The results revealed that the co-expression modules that belong to known cancer-related GO terms could play regulatory roles in PrCa, such as the two apoptosis-related candidate modules, M1 and M2. The results also indicated that those modules associated with general terms, e.g., “response to stress,” “cellular localization,” and “protein localization,” may contribute to PrCa risk in a synergistic way. As a core signaling pathway in cancers [8992], apoptosis-blocking has proven to be very important in cell development [58, 93] during the stages of progression from normal epithelial cells, to androgen-dependent tumor cells, and further to malignant androgen-independent ones. On the other hand, cells can be activated in various ways in response to stress during cell development, mainly to maintain the balance between cell death and cell proliferation [94]. Therefore, cells that experience too much stress, e.g., an over-expressed module M3, may bring down the rate of cancer cell death and thus result in the formation of cancer [9597]. As indicated by previous studies [98, 99], we then considered that the alternation of expression for genes involved in cellular and protein localizations play critical roles during cell-division and cancer cell proliferation, such as through modules M4 and M5; studying the localizations of these genes and their encoded proteins can help us elucidate the molecular basis of cancer genesis and progression [100, 101].

As we found, different modules may share the same genetic regulator, such as TF and miRNA. An intriguing example is the TF, NFAT, enriched by both modules M1 and M3. NFAT is reported to promote the epithelial cell proliferation of human primary PrCa [79, 81] with store-independent Ca2+ entry via the TRPV6 channel. Significant expression changes of NFAT family genes and their regulator TRPV6 were observed in PrCa in the datasets. Another TF, SP1, was found to be PrCa-associated and enriched in three modules: M2, M4, and M5. SP1 has been considered an important target for PrCa therapy, since it regulates important genes, like the androgen receptor gene (AR), TGF-β, c-Met and prostate specific antigen (PSA), and others. These genes are involved in cell cycle, proliferation, cell differentiation, and apoptosis [80]. Other enriched TFs, STAT1 and NFKB [102], and moderately enriched miRNAs, hsa-miR-15a [83] and hsa-miR-19a [82] (Table 3), are also reported to be associated with PrCa. Similar expression patterns were also observed in another independent TCGA dataset. Taken together, our findings suggested that these 5 modules and their TF and microRNA regulators are likely critical for the genesis and progression of PrCa. These modules and regulators may be molecular targets for the future development of drugs and new therapies.

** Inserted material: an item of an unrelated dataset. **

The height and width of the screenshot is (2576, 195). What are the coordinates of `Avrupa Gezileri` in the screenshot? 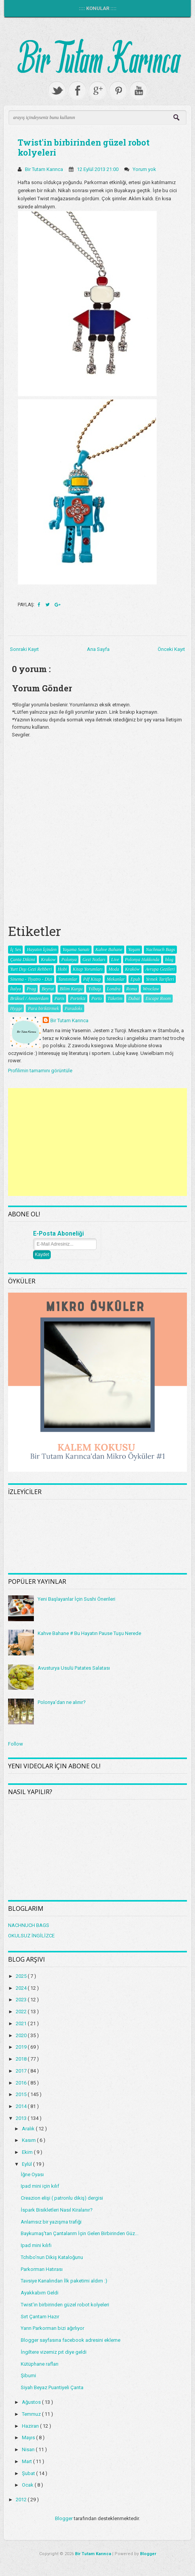 It's located at (160, 969). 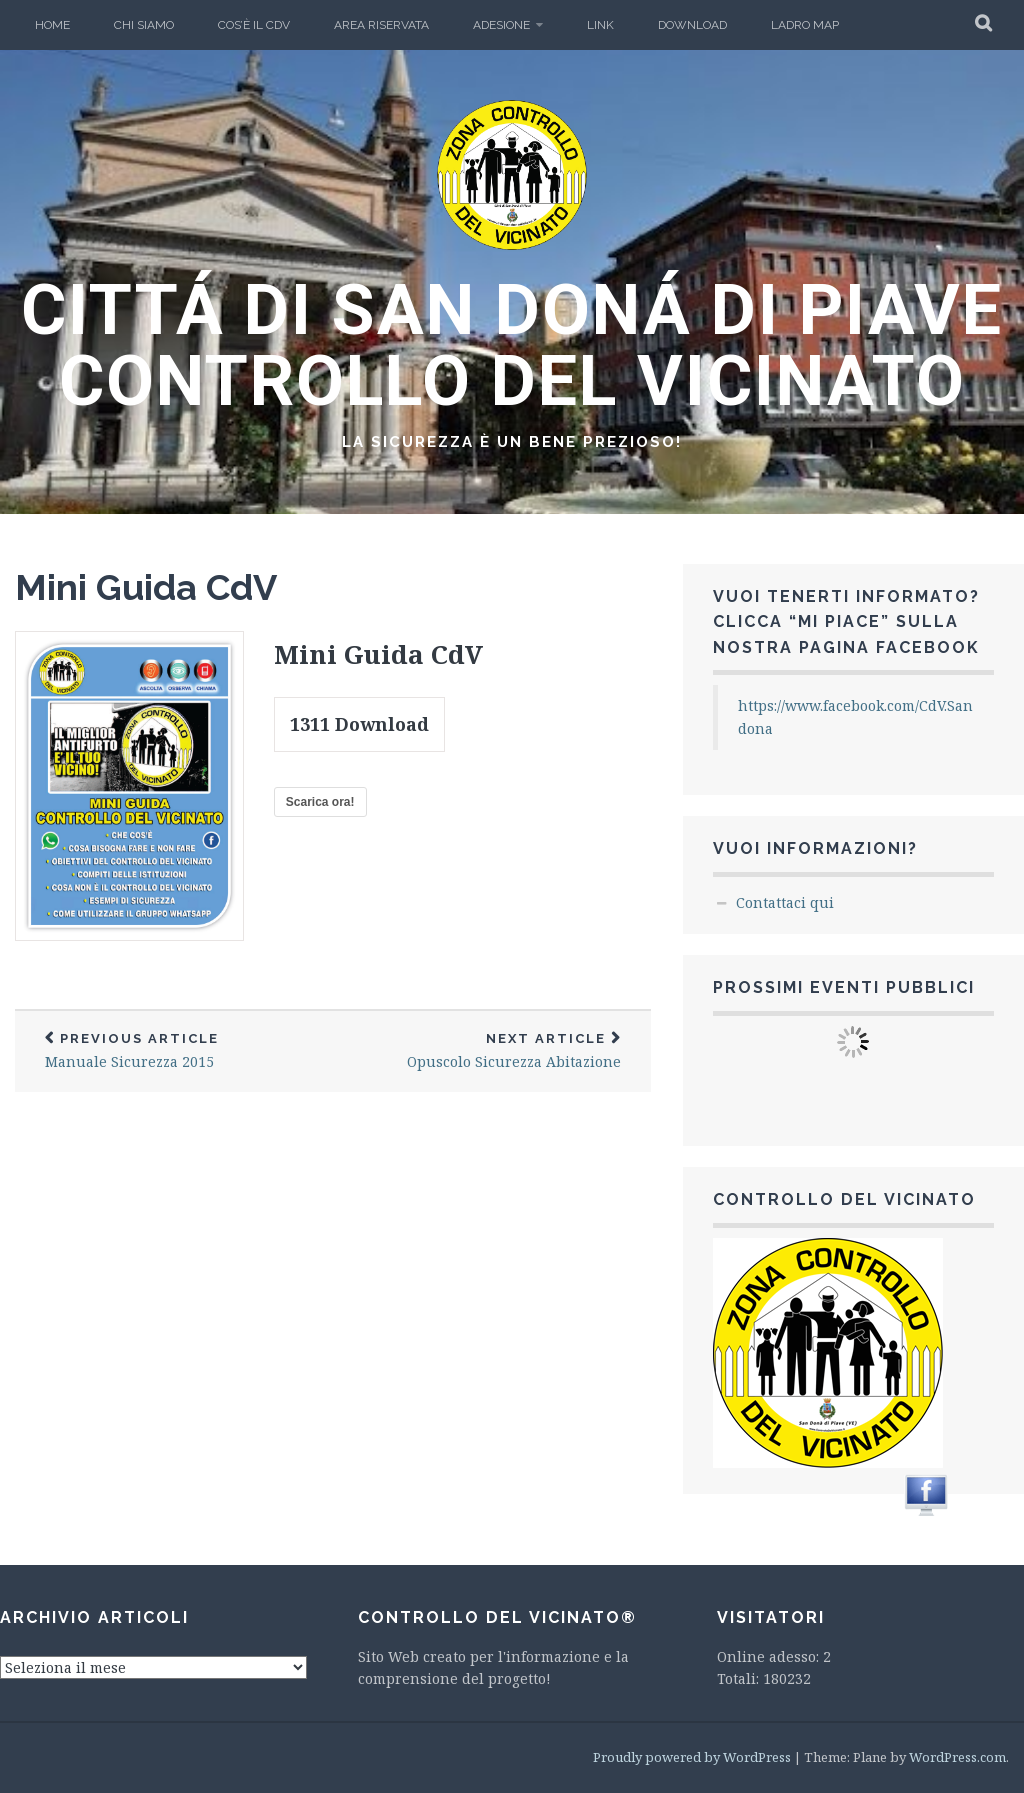 This screenshot has height=1793, width=1024. Describe the element at coordinates (146, 587) in the screenshot. I see `Mini Guida CdV` at that location.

In this study, we chose a relatively stringent significance level to detect candidate modules. The identified modules need to be enriched with both eQTL genes and SCNA or mutated genes, with a corrected p <0.05. This might exclude moderately associated modules (e.g., p <0.2), such as “response to chemical stimulus (in turquoise in Figure 1A4) (ptrans-eQTL = 0.086, pSCNA = 0.062),” “regulation of apoptosis (turquoise) (pcis-eQTL = 0.075, pSCNA = 0.039),” and “apoptosis go (turquoise) (pcis-eQTL = 0.071, pSCNA = 0.024)” (Additional file 1: Table S1).

In summary, our findings indicate that genes with same GO functions can cluster into several co-expressed modules to contribute to PrCa, as seen in modules M1 and M2. Modules across GO terms may act in the networks that are regulated by same genetic factors, such as modules M1 and M3. These findings indicate the importance of studying PrCa development at a systems level rather than at a single-gene level, offering insights into the underlying mechanisms of PrCa.

Conclusions

Using GO_BP terms to start, we conducted gene co-expression analysis of expression profiles of PrCa. Our results revealed five modules that were differentially expressed between tumors and controls, preserved between independent expression datasets, and enriched with putative cancer genes. The enrichment analyses further identified TF and miRNA as key regulators in PrCa. Our study provides important insights for the future investigation of molecular functionality related to PrCa etiology and the development of PrCa diagnosis tools and targeted therapy strategies.